As a longtime sex blogger, educator, and former webcam girl during the dawn of the Internet-porn era, she had no qualms about making her struggles even more public with a hashtag. “Sharing my personal journeys is what I do,” she says. “I want to bust these stigmas. I want to start conversations that people aren’t having openly but desperately need to be.”

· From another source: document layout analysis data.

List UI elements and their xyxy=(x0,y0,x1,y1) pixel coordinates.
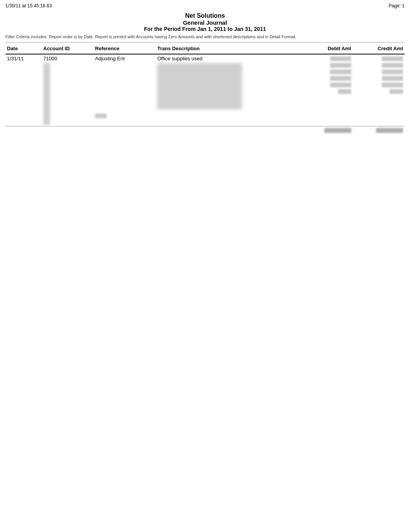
blurred-debit-2 xyxy=(330,63,351,68)
cell-account-id: 71000 xyxy=(42,54,93,126)
credit-values-group xyxy=(354,56,403,94)
blurred-description-block xyxy=(157,63,242,109)
col-header-reference: Reference xyxy=(93,43,156,54)
blurred-credit-5 xyxy=(382,83,403,87)
blurred-reference-extra xyxy=(95,114,107,118)
col-header-account-id: Account ID xyxy=(42,43,93,54)
col-header-credit-amt: Credit Amt xyxy=(353,43,405,54)
col-header-date: Date xyxy=(5,43,42,54)
company-name: Net Solutions xyxy=(5,12,405,19)
blurred-total-credit xyxy=(376,128,403,133)
cell-date: 1/31/11 xyxy=(5,54,42,126)
blurred-account-ids xyxy=(43,63,50,125)
blurred-credit-3 xyxy=(382,70,403,74)
blurred-credit-4 xyxy=(382,76,403,81)
timestamp-label: 1/30/11 at 15:45:16.63 xyxy=(5,3,52,8)
totals-debit xyxy=(301,126,352,136)
blurred-total-debit xyxy=(324,128,351,133)
blurred-debit-6 xyxy=(338,89,351,94)
col-header-debit-amt: Debit Amt xyxy=(301,43,352,54)
cell-credit-amt xyxy=(353,54,405,126)
totals-empty-desc xyxy=(156,126,301,136)
table-header-row: Date Account ID Reference Trans Descript… xyxy=(5,43,405,54)
header-divider xyxy=(5,42,405,42)
blurred-credit-2 xyxy=(382,63,403,68)
totals-credit xyxy=(353,126,405,136)
blurred-debit-3 xyxy=(330,70,351,74)
totals-row xyxy=(5,126,405,136)
page-number: Page: 1 xyxy=(389,3,405,8)
blurred-credit-6 xyxy=(390,89,403,94)
totals-empty-account xyxy=(42,126,93,136)
totals-empty-reference xyxy=(93,126,156,136)
cell-reference: Adjusting Ent xyxy=(93,54,156,126)
blurred-credit-1 xyxy=(382,56,403,61)
report-period: For the Period From Jan 1, 2011 to Jan 3… xyxy=(5,26,405,32)
cell-debit-amt xyxy=(301,54,352,126)
general-journal-table: Date Account ID Reference Trans Descript… xyxy=(5,43,405,135)
blurred-debit-1 xyxy=(330,56,351,61)
col-header-trans-description: Trans Description xyxy=(156,43,301,54)
table-row: 1/31/11 71000 Adjusting Ent Office suppl… xyxy=(5,54,405,126)
filter-criteria-text: Filter Criteria includes: Report order i… xyxy=(5,34,296,39)
totals-empty-date xyxy=(5,126,42,136)
debit-values-group xyxy=(302,56,351,94)
blurred-debit-5 xyxy=(330,83,351,87)
cell-trans-description: Office supplies used xyxy=(156,54,301,126)
report-title: General Journal xyxy=(5,19,405,26)
blurred-debit-4 xyxy=(330,76,351,81)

Since then, Crista Anne has regularly blogged and tweeted about her experiences trying to reach orgasm with various sex toys, many of which are manufactured by her sponsors SheVibe and Good Vibrations. Thanks to press coverage from Jezebel and sex writer Rachel Kramer Bussel, she’s since received hundreds of messages and tweets from men and women who have experienced similar struggles. She says the story that affected her most was from a person who had many partners leave them because of their inability to reach orgasm: “Otherwise loving relationships were lost because of this horrific notion that people who cannot orgasm are broken.” She says the story moved her to tears.
Crista Anne has also received some criticism about #OrgasmQuest, particularly that it inherently propagates the idea that sex can only be enjoyable if both partners reach orgasm. Considering how insidious myths about female orgasms are, and how self-conscious many women feel about their inability to have orgasms through penetrative sex alone, Crista Anne understands this critique. But she steadfastly refutes the notion that #OrgasmQuest is about promoting “goal-oriented” sex.

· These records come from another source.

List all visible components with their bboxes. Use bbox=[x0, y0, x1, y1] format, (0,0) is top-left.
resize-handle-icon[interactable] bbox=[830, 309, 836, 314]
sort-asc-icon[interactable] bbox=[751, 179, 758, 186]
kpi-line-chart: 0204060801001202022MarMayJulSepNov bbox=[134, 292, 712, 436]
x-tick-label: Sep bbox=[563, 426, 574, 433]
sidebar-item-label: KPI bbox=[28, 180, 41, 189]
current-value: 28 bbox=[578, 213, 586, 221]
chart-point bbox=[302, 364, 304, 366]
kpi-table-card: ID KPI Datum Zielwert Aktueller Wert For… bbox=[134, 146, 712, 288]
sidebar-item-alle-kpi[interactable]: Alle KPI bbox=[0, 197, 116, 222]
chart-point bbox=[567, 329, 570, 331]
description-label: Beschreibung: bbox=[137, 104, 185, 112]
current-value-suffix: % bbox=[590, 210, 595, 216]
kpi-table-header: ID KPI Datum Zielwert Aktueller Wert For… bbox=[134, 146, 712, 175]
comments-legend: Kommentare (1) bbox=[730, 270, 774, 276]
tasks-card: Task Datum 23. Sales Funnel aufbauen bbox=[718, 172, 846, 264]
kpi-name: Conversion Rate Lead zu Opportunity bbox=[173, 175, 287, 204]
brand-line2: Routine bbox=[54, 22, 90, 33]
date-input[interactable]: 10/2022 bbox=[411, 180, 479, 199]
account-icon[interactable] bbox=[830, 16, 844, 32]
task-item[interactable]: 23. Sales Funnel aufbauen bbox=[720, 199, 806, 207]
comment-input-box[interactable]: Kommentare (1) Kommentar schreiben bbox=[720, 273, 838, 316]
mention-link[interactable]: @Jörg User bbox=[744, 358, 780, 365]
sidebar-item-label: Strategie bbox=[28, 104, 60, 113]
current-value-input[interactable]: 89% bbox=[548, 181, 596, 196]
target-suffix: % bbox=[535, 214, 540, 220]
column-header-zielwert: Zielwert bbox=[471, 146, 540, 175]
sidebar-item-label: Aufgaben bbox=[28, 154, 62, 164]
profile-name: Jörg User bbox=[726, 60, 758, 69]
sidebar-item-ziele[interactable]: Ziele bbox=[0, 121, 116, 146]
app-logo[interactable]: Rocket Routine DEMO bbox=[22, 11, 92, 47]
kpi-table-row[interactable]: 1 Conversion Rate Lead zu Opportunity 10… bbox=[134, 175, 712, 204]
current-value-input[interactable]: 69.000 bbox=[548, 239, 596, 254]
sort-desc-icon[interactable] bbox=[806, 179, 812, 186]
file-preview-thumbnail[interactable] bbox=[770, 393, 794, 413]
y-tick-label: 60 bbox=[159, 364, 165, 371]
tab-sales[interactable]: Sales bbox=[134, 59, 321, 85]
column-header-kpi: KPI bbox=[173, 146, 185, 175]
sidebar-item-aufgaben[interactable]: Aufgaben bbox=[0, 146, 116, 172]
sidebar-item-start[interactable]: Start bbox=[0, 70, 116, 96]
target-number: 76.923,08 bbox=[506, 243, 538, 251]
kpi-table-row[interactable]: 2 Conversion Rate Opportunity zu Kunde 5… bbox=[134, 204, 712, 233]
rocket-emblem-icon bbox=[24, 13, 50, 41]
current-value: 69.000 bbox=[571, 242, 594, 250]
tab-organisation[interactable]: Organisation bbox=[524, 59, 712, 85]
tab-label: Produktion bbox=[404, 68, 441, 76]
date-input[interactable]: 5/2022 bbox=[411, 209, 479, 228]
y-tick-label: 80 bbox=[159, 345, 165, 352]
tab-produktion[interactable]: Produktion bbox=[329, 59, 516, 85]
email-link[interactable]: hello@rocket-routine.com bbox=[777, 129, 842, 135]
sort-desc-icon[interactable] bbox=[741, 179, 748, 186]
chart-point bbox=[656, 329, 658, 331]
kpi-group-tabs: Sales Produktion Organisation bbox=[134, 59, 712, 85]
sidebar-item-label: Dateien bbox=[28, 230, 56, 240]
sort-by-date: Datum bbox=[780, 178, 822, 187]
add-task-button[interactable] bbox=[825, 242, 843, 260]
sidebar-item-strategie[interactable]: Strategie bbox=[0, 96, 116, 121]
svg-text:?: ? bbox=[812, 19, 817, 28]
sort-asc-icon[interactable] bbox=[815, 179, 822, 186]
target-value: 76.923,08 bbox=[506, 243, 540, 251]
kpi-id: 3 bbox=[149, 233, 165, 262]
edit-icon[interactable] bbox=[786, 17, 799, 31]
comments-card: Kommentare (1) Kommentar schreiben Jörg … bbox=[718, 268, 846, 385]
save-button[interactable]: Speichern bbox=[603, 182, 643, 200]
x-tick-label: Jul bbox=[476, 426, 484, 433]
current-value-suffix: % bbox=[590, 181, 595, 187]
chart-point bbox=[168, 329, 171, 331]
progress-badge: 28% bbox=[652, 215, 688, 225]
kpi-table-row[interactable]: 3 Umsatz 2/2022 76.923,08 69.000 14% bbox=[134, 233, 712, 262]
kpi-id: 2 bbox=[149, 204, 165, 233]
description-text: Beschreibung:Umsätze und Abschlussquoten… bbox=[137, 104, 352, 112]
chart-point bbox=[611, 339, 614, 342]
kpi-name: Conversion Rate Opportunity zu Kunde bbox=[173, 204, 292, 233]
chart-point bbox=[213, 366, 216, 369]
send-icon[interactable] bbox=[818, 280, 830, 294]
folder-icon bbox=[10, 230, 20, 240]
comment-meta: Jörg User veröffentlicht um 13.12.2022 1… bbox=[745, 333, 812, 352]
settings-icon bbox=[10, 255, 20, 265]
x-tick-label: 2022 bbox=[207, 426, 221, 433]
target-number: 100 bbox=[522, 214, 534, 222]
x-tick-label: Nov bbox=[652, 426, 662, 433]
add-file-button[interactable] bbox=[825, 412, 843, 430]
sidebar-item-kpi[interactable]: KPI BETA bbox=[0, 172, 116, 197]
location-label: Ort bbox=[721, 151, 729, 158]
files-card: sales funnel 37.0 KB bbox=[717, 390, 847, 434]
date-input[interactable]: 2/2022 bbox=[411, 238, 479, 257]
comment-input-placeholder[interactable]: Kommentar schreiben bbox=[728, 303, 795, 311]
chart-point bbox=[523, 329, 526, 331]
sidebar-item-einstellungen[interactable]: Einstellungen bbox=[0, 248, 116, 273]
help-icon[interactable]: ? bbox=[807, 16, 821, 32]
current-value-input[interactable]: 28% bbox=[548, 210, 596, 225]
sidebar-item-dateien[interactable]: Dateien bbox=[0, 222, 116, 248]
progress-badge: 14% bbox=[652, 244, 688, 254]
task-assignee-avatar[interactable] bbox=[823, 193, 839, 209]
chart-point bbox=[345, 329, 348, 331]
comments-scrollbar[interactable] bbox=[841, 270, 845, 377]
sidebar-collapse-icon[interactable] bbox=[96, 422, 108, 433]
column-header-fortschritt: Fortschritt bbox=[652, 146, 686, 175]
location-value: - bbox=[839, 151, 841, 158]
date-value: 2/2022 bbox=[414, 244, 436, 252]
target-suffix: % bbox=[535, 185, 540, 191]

“I deeply believe that the focus that orgasm is the end all, be all of sex is deeply flawed. That sex without an orgasm is a failure is a flawed belief that is hurting our culture at large,” she says. “I want to make this abundantly clear: OrgasmQuest is [about getting] my masturbatory orgasm back—[it’s about] getting my lifehack back, not fixing my sex life. My sex life is perfect, with or without orgasm.”
While Crista Anne says she has yet to fulfill her #OrgasmQuest goal, she’s made some progress. As documented on her blog, she’s been experimenting with dozens of sex toys to varying effect, but one in particular has started doing the trick: the Original Magic Wand. “I’ve been using my magic wand daily for almost three weeks and while I haven’t had a full orgasm on my own, in the last few days I am having the vaginal contractions that go along with an orgasm,” she says. “It’s working! It just takes dedication to self care.”
In the meantime, she’s juggling documenting her dogged pursuit of her orgasm with parenting her four small children, who are 2, 3, 4, and 5, and responding to the emails she’s gotten from people who have been touched by her story. And if nothing else, she wants women who have been beaten down by mental health struggles and the quest for personal pleasure to take this message to heart: “You’re not broken,” she says. “You’re perfect as you are.”